Track down each line below containing the string "Roundup" and copy it.

────────────────────

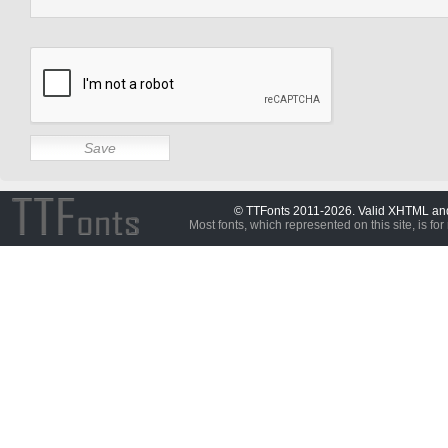
© TTFonts 2011-2026. Valid XHTML a
Most fonts, which represented on this site, is for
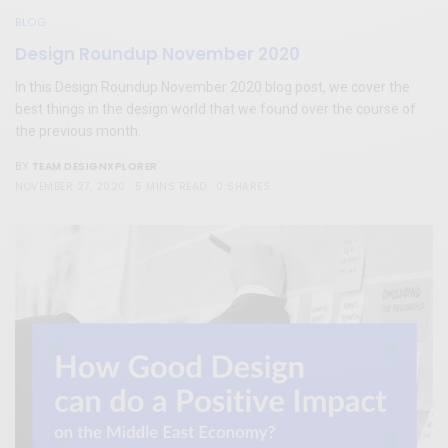
BLOG
Design Roundup November 2020
In this Design Roundup November 2020 blog post, we cover the
best things in the design world that we found over the course of
the previous month.
TEAM DESIGNXPLORER
BY
NOVEMBER 27, 2020
5 MINS READ
0 SHARES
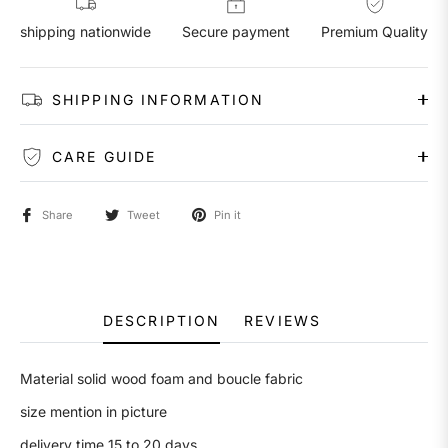
shipping nationwide
Secure payment
Premium Quality
SHIPPING INFORMATION
CARE GUIDE
Share
Tweet
Pin it
DESCRIPTION
REVIEWS
Material solid wood foam and boucle fabric
size mention in picture
delivery time 15 to 20 days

────────────────────

**Reply:**
Design Roundup November 2020
In this Design Roundup November 2020 blog post, we cover the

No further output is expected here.